══ Material shown
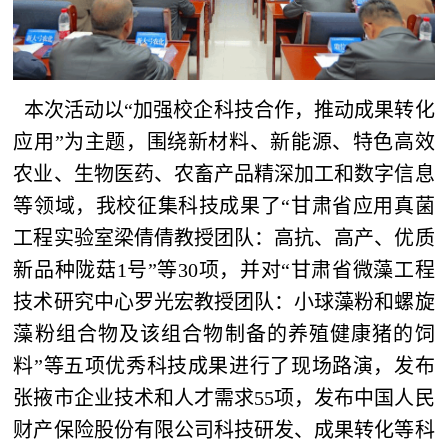
本次活动以“加强校企科技合作，推动成果转化
应用”为主题，围绕新材料、新能源、特色高效
农业、生物医药、农畜产品精深加工和数字信息
等领域，我校征集科技成果了“甘肃省应用真菌
工程实验室梁倩倩教授团队：高抗、高产、优质
新品种陇菇1号”等30项，并对“甘肃省微藻工程
技术研究中心罗光宏教授团队：小球藻粉和螺旋
藻粉组合物及该组合物制备的养殖健康猪的饲
料”等五项优秀科技成果进行了现场路演，发布
张掖市企业技术和人才需求55项，发布中国人民
财产保险股份有限公司科技研发、成果转化等科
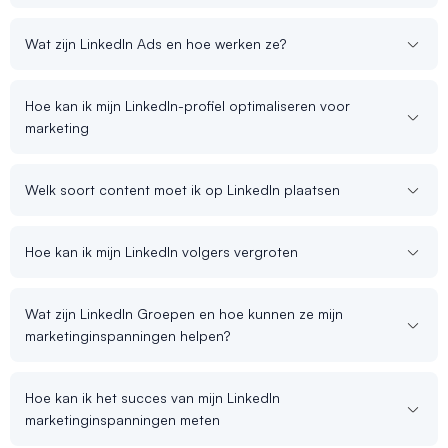
Wat zijn LinkedIn Ads en hoe werken ze?
Hoe kan ik mijn LinkedIn-profiel optimaliseren voor
marketing
Welk soort content moet ik op LinkedIn plaatsen
Hoe kan ik mijn LinkedIn volgers vergroten
Wat zijn LinkedIn Groepen en hoe kunnen ze mijn
marketinginspanningen helpen?
Hoe kan ik het succes van mijn LinkedIn
marketinginspanningen meten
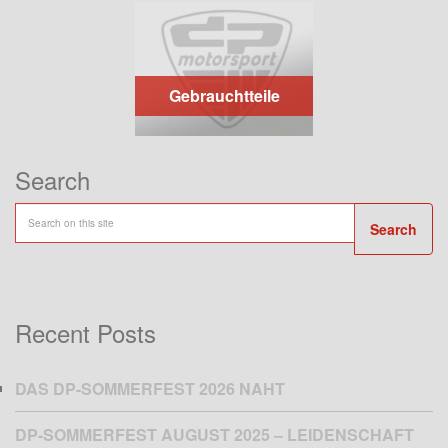
Gebrauchtteile
Search
Search
Recent Posts
DAS DP-SOMMERFEST 2026 NAHT
DP-SOMMERFEST AUGUST 2025 – LEIDENSCHAFT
════
Exercise aim =
Copy out the listing above from the line containing "财产保险股份有限公司科技研发、成果转化等科" to the line containing "marketinginspanningen helpen?", both included, exactly as written and minus the images.

Problem solution =
财产保险股份有限公司科技研发、成果转化等科
Wat zijn LinkedIn Ads en hoe werken ze?
Hoe kan ik mijn LinkedIn-profiel optimaliseren voor
marketing
Welk soort content moet ik op LinkedIn plaatsen
Hoe kan ik mijn LinkedIn volgers vergroten
Wat zijn LinkedIn Groepen en hoe kunnen ze mijn
marketinginspanningen helpen?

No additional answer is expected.